Tiger Daylilies on June 26th


Tiger Day Lilies on June 29th
 In just the last few days, the tiger daylilies in our yard have started to bloom. The plant’s vivid orange blooms are brightening yards and roadsides on the East, West and North Coasts - - and everywhere in between.




Researching this lovely plant shows the confusion that common plant names cause. My friend Don Stauffer, an excellent Master Gardener, calls the plant a “tiger lily.” I thought it was called simply a “daylily.” The plant is also called a “tawny daylily” or a “ditch lily.”



According to a blog post by James McInnis, the scientific name for the tiger daylily, Hemerocallis fulva, means “beautiful for a day.” Each bloom on the flower’s stem opens in the morning and lasts for just a day.

The same flower patch on Monday July 1st!  Note the wilted blooms that have already lasted for just a day.

However, each stem has many blooms. A patch of the plants will bloom for several weeks.



The tiger daylily came from Asia. In reading cooperative extension fact sheets found online, there is not a consensus on how the plant reached the United States. One explanation, also dismissed as a “legend,” is that the sea captains transplanted the flowers from Asia and brought them home to their wives. Another source said the plant came to the United States with English colonists.



Regardless of how the tiger daylily got here, it is a vivid and delightful presence. The mass of long green leaves, topped by scores of orange flowers, is a perfect expression of the vigor and bounty of mid-summer.

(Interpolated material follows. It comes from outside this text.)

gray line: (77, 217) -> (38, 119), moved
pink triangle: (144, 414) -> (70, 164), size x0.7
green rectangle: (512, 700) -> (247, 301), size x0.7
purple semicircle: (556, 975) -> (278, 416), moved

I love the orange of tiger daylily blooms. On Staten Island, we used to see the blooms on back roads throughout the Island’s pine-oak forests. The orange was an appealing contrast to the shade and forest greens.

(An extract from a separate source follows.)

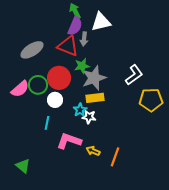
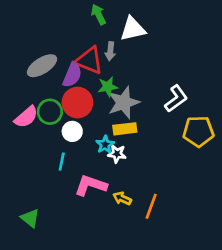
purple semicircle: (75, 26) -> (72, 75), moved

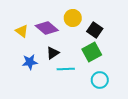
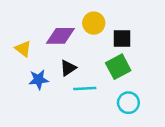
purple diamond: (47, 28) -> (60, 36), turned -40
black square: (95, 30) -> (122, 38), turned -35
yellow triangle: (22, 31) -> (23, 49), moved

When you find daylilies on a roadside or in a remote, undeveloped place, it takes thoughts back to summers past. You might wonder what the place looked like when the flowers were first planted. You may also wonder who planted the flowers and what happened to them. Did they move West or move into a city?

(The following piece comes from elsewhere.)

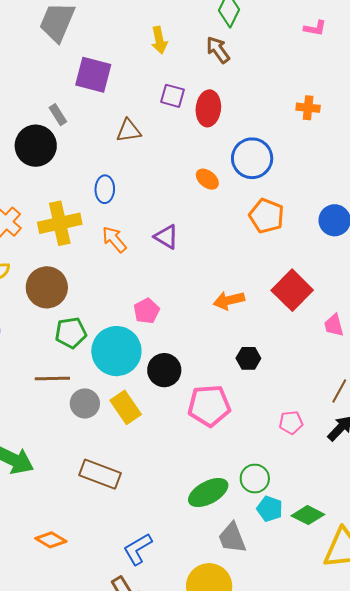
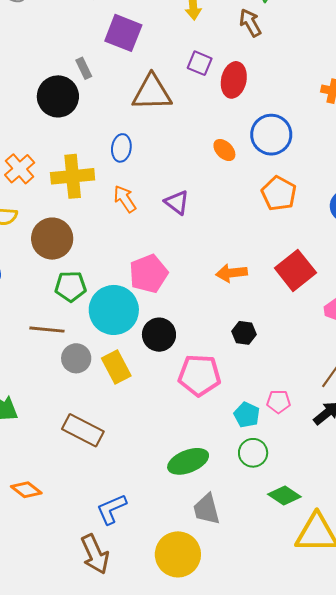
brown triangle: (129, 131) -> (152, 93), size x1.6
pink pentagon: (147, 311) -> (148, 274), size x1.5
green circle: (255, 479) -> (253, 453), moved
cyan pentagon: (270, 509) -> (247, 415), moved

Tiger daylilies in Winchester, Ct. 
Photograph courtesy of Seth Edelman

Deer will heavily graze tiger daylily shoots as the snow is melting.  In Virginia, my friend Steve Jaffe finds the deer wipe out his daylilies; in my backyard, the plant grows so exuberantly that it bounces back from the deers' attentions.



The vigorous growth that outlasts the deer can be a delight - - or a curse. They are likely to spread rapidly and take over. Some gardeners suggest planting them in places that are not likely to be used for other plants or in poor soil where nothing else will grow.



My friend, Seymour, sees flowers in Los Angeles florists that look like the tiger daylily. It also appears there are tiger daylily look-alikes that bloom longer than the original plants do - - or bloom in different colors.



Long lasting lilies are beautiful. They were the main flower at our wedding and brighten up a trip trudging around the supermarket when the weather is less temperate.


But seeing a flash of bright orange tiger lilies by the road for a week or so is an iconic view of mid-summer.  It happily reminds me of my wedding and sustains me through August heat or January cold.